Apr. 9th, 2003

alexr_rwx: (Default)
I have a new favourite behaviour: nobody let me forget to do this...

I'm going to start proving things "by the converse error". This came up when Corey suggested that next time Marty and myself go running, I take him along by carrying him on my back. Marty suggested that this might make it harder to run with me, because things that are heavier (or at least cars that are heavier, apparently) go faster. I validated his suggestion by the following argument.

Things approaching the speed of light also approach infinite mass, which implies that the faster something's going, the heavier it gets. Therefore, By The Converse Error, the closer something gets to infinite mass, the closer its velocity must be to c.

There's a 5K coming up next week -- I'll have to bring Corey with me. Maybe I can eat some doughnuts between now and then...

Hrm... and before I sleep tonight (if I sleep tonight) I need to get that combinatorics test fixed up... so I might go hang out in the CoC. The sunrise coming up over East Campus from the deck between the CoC and the microelectronics building is lovely.
alexr_rwx: (Default)
... so I get to do corrections on this combinatorics test to try to salvage something from the burning wreckage of my grade, and I would really very much like to get all the points I can get, because I have a feeling that each and every one of them is going to be helpful.

Only a lot of the notation on the test (on the questions I didn't even manage to get to on the first go-round) ... isn't making much sense. Because it doesn't seem to be in the book. And it's not googling very well. And nobody seems to know quite what they mean... and the book doesn't have any examples that act like the test questions.

So essentially, I'm somewhat frustrated. I don't want to go to sleep if I can correct more of this crap, but these questions aren't making a whole lot of sense, and there's a whole lot of other stuff that needs to get done this week, and it might not be a good idea, considering the outlook for the rest of the week, to stay up all night again. It's like a wall of notation...

I think I see how 2130 students who don't think of themselves as C hackers feel... if you're just trying to get through a class about complex, unintuitive sorts of problem-solving without ... really identifying with it ... then that makes it really hard. I have trouble understanding this, considering how long I've been speaking C -- 2130 was mostly intuitive for me, just a matter of doing it. If I haven't thought of myself as a mathematician, or even just a student particularly good at math, since HS... and I didn't get much of a grasp on this stuff the first time around, how am I going to get it now, at 3AM when I'm supposed to be correcting a freaking test that ...

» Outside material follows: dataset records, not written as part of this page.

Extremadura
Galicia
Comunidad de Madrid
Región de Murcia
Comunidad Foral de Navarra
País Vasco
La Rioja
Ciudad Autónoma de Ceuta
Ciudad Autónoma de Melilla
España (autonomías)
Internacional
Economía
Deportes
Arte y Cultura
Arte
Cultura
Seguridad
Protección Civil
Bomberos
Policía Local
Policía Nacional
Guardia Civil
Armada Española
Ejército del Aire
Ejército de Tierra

*growls* ... it's not even the concepts in combinatorics that are so hard, really ... it's just... not always obvious what's getting asked, and the examples in the freaking book don't do anything simple, so you can just see the One Concept they're trying to get across... "well, here, let me illustrate this simple idea by... breaking out the Taylor polynomials and doing things with ten variables at once! Ha ha ha!"

Failing combinatorics would be very upsetting.

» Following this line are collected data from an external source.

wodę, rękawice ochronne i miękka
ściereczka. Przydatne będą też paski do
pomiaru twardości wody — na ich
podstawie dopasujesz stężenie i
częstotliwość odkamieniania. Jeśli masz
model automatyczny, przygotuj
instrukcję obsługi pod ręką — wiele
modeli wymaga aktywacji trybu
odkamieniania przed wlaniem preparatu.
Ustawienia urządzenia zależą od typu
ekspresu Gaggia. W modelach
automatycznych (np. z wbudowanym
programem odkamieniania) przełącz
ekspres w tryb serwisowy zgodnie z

Ah, but I found out that I can do an Eastern European accent like Dr. Rucinski's (he's the professor for this class) without too much trouble... not in order to make fun of him at all -- he's clearly brilliant. I was just trying to reproduce something he said, and it seemed natural for it to come out with his accent.

... maybe I should sleep for a bit. Maybe I should make coffee. Maybe I should sleep and then drink coffee. The only problem being that sleep or coffee might not help with this particular issue that I'm having right now. Ah well.